Keen IO is an alternative to your in-house analytics database. You send them events from your mobile app, website, billing system, or backend servers, all the data that's too big to store in your application database. They let you run counts, sums, funnels, averages, segmentation, and visualize this data using their analytics APIs. Keen IO faced a problem this past March: they were getting customers that had tens to hundreds of millions of events that they wanted to query. They quickly realized they needed to re-architect their backend system and what resulted was a distrubuted system with Cassandra and Storm at its core. We sat down with Josh Dzielak, VP Engineering, to get some insight into their stack and what their engineering workflow looks like.
LS: So tell us a bit about what your team looks like and your build process.

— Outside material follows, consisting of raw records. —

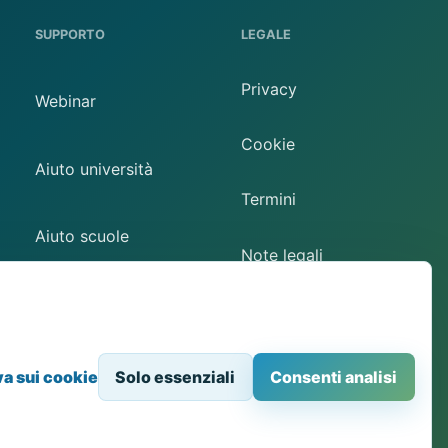
SUPPORTO
LEGALE
Privacy
Webinar
Cookie
Aiuto università
Termini
Aiuto scuole
Note legali
Contatto
Preferenze cookie
va sui cookie
Solo essenziali
Consenti analisi
Accesso via browser ad attrezzature STEM fisiche.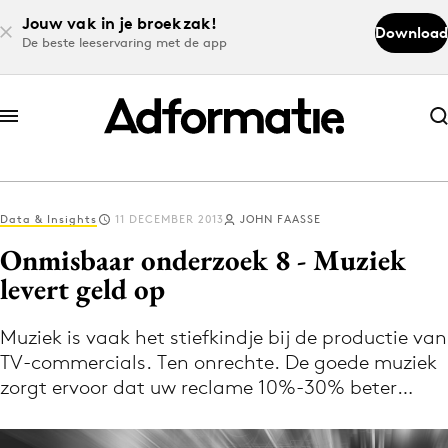
Jouw vak in je broekzak!
Download
De beste leeservaring met de app
Abonneer nu
Abonneer nu
Data & Insights
11 DECEMBER 2013
JOHN FAASSE
Log in
Onmisbaar onderzoek 8 - Muziek
levert geld op
Download de app
Volg het laatste nieuws via de Adformatie
Muziek is vaak het stiefkindje bij de productie van
TV-commercials. Ten onrechte. De goede muziek
Nieuws app
zorgt ervoor dat uw reclame 10%-30% beter…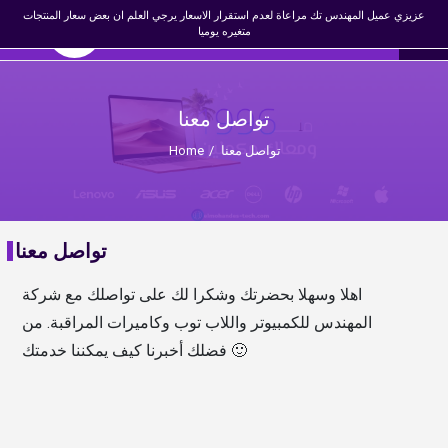
×
عزيزي عميل المهندس تك مراعاة لعدم استقرار الاسعار يرجي العلم ان بعض سعار المنتجات
☰
0
المهندس تك
EN
متغيره يوميا
Register
Login
تواصل معنا
تواصل معنا
/
Home
تواصل معنا
اهلا وسهلا بحضرتك وشكرا لك على تواصلك مع شركة
المهندس للكمبيوتر واللاب توب وكاميرات المراقبة. من
فضلك أخبرنا كيف يمكننا خدمتك 🙂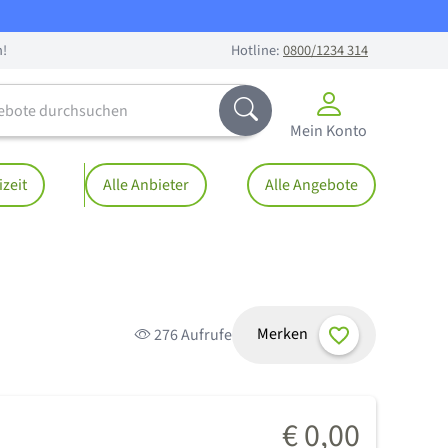
n!
Hotline:
0800/1234 314
te durchsuchen
Abschicken
Mein Konto
izeit
Alle Anbieter
Alle Angebote
Merken
276 Aufrufe
€ 0,00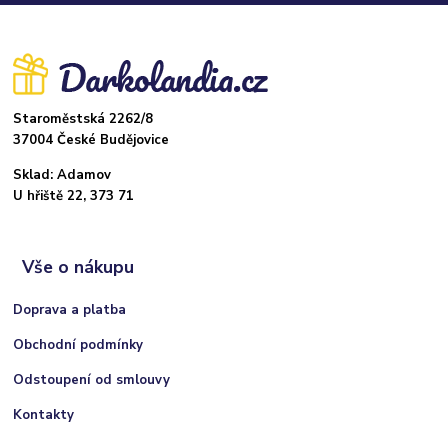
Staroměstská 2262/8
37004 České Budějovice
Sklad: Adamov
U hřiště 22, 373 71
Vše o nákupu
Doprava a platba
Obchodní podmínky
Odstoupení od smlouvy
Kontakty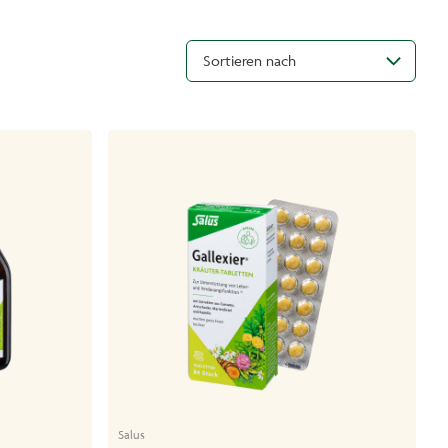
Sortieren nach
Salus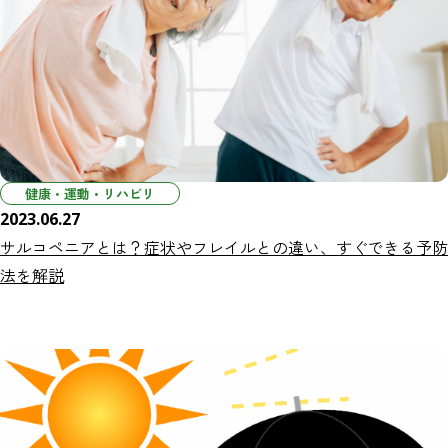
健康・運動・リハビリ
2023.06.27
サルコペニアとは？症状やフレイルとの違い、すぐできる予防
法を解説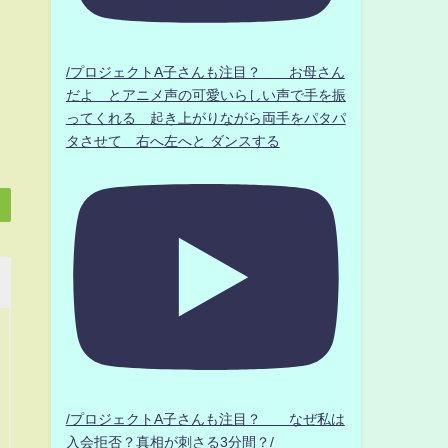
/プロジェクトA子さんも注目？ お母さん
だよ とアニメ声の可愛いらしい声で手を振
ってくれる 起き上がりながら両手をパタパ
タさせて 右へ左へと ダンスする
/プロジェクトA子さんも注目？ なぜ私は
入会拒否？真相が刺さる3分間？/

J: Our total team size is nine people, and potentially all of us are touching code on any given day. Three of us are full-time engineering. Our CTO, myself, and one of our engineers. Our process kicks off when we push to GitHub, we all use GitHub from the command line. So we push up and then our Jenkins server that we host on SoftLayer, is listening for those pushes and then runs tests. We have a variety of different test suites, both unit and integration for each one of our projects, and Jenkins will run those any time is see pushes to any branch. We use topic branches for major new branches. Because there's only a few of us we don't do any sophisticated branching. If we're doing a production hot fix, we'll probably just push that to master. The way that we get feedback for whether or not the build failed or succeeded is through a specific devops chatroom that we have in HipChat. We don't get emails or anything, we just have HipChat open. It's also hooked into GitHub. We have Hubot integrated with HipChat. We use Hubot to contact Jenkins and then Jenkins does the actual deployments. We have a no-downtime rolling re-deploy for our API servers, the ones that run Tornado. And that all happens within SoftLayer, and Jenkins handles it, communicating with our load-balancer and each individual app server.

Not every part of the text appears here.